* [Task prompt]:
Within the entries that follow, show each line where the word "freshmen" occurs.
===============
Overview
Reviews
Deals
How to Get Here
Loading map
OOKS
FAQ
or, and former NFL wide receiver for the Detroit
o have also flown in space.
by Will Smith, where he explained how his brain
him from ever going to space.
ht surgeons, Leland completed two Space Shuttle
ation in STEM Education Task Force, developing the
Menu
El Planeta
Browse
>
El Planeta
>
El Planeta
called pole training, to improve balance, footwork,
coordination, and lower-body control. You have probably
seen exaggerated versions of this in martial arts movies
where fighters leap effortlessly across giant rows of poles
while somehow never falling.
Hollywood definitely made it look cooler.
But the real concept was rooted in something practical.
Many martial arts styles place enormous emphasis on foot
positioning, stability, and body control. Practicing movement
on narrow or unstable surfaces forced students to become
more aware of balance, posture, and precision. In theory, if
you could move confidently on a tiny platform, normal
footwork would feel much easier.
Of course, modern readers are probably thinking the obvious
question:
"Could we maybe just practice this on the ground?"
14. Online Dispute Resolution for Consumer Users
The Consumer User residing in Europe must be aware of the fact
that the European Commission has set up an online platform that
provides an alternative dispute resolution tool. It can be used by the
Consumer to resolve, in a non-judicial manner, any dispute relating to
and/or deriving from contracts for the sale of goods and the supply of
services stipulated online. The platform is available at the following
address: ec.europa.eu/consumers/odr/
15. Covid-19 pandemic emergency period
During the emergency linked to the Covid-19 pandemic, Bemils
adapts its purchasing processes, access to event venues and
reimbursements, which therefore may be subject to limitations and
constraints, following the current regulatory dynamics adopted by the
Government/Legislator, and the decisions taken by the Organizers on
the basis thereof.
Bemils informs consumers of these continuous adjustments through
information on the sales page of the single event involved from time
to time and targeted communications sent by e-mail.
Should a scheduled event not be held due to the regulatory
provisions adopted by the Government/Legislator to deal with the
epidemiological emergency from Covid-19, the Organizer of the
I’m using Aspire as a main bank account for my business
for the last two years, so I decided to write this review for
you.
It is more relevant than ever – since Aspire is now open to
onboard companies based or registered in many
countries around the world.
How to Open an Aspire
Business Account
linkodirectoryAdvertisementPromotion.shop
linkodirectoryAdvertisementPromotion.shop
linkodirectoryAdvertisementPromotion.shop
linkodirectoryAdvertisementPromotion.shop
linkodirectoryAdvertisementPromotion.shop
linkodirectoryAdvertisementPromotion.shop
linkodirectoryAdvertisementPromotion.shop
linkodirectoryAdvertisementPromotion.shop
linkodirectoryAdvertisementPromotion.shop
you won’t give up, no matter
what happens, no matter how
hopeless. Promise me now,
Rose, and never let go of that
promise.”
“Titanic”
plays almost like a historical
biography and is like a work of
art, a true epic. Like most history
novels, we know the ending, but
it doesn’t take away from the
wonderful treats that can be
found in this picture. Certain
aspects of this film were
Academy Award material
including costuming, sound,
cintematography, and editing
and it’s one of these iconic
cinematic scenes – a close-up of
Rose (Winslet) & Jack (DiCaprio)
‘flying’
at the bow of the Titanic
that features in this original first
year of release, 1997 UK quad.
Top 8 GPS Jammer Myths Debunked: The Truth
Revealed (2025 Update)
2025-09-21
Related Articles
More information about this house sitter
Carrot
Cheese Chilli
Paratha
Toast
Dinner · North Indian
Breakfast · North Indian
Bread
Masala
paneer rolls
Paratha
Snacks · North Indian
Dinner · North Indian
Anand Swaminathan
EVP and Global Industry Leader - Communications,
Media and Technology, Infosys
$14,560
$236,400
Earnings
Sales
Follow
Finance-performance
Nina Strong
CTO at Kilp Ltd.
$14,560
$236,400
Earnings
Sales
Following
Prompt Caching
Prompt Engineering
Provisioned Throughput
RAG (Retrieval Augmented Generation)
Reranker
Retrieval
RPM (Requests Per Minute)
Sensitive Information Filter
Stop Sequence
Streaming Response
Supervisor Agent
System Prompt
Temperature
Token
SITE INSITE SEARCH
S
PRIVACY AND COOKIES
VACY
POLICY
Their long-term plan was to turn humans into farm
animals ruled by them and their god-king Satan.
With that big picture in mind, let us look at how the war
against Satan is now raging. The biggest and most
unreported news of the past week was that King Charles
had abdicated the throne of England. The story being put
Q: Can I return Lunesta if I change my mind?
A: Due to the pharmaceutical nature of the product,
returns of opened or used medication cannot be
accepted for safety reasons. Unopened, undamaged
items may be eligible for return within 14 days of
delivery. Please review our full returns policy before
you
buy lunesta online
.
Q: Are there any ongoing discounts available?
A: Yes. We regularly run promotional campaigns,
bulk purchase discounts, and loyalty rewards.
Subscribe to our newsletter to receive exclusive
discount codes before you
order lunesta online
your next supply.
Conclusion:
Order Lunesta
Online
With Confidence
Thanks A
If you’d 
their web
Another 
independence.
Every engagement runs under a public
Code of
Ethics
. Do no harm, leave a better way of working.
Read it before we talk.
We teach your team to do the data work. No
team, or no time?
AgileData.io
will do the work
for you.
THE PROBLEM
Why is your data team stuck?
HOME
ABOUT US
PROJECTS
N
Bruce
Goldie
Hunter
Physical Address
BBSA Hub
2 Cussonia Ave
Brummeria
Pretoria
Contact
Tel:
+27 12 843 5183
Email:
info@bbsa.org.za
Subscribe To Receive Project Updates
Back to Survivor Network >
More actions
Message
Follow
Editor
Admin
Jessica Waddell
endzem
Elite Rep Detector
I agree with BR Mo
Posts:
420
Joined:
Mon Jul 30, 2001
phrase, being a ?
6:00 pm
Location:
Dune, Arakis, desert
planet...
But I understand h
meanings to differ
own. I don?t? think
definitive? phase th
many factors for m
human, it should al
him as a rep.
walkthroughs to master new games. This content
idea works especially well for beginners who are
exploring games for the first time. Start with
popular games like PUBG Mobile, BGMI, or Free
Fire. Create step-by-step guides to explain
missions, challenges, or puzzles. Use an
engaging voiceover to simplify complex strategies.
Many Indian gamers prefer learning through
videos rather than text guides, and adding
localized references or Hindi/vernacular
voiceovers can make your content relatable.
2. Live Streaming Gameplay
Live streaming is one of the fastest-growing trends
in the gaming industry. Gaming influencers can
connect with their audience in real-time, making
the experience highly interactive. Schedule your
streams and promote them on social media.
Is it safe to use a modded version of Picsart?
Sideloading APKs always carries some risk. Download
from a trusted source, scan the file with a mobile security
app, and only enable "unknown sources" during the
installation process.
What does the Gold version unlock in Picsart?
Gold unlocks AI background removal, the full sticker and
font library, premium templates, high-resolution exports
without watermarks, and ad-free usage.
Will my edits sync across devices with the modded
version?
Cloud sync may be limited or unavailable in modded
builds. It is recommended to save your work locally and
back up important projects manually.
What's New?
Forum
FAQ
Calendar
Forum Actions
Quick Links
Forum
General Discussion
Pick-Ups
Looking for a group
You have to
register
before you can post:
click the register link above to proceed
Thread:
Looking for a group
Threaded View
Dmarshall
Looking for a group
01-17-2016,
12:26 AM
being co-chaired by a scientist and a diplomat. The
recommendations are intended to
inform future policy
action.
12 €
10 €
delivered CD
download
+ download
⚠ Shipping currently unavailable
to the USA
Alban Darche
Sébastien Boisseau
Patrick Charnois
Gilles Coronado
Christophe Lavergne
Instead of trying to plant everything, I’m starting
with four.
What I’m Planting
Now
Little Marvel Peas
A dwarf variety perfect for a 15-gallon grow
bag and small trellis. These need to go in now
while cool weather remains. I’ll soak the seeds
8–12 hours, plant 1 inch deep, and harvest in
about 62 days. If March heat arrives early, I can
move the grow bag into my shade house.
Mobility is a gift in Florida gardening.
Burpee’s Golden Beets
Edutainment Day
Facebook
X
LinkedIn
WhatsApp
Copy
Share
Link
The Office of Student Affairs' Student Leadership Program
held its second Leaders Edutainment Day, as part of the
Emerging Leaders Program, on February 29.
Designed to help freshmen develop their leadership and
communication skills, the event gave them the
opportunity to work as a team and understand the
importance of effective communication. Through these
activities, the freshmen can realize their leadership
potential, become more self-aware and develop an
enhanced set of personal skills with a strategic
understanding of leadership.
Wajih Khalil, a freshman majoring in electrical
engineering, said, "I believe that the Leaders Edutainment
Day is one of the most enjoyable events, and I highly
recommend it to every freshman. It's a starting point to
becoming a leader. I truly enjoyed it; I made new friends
===============
* [Result]:
Designed to help freshmen develop their leadership and
activities, the freshmen can realize their leadership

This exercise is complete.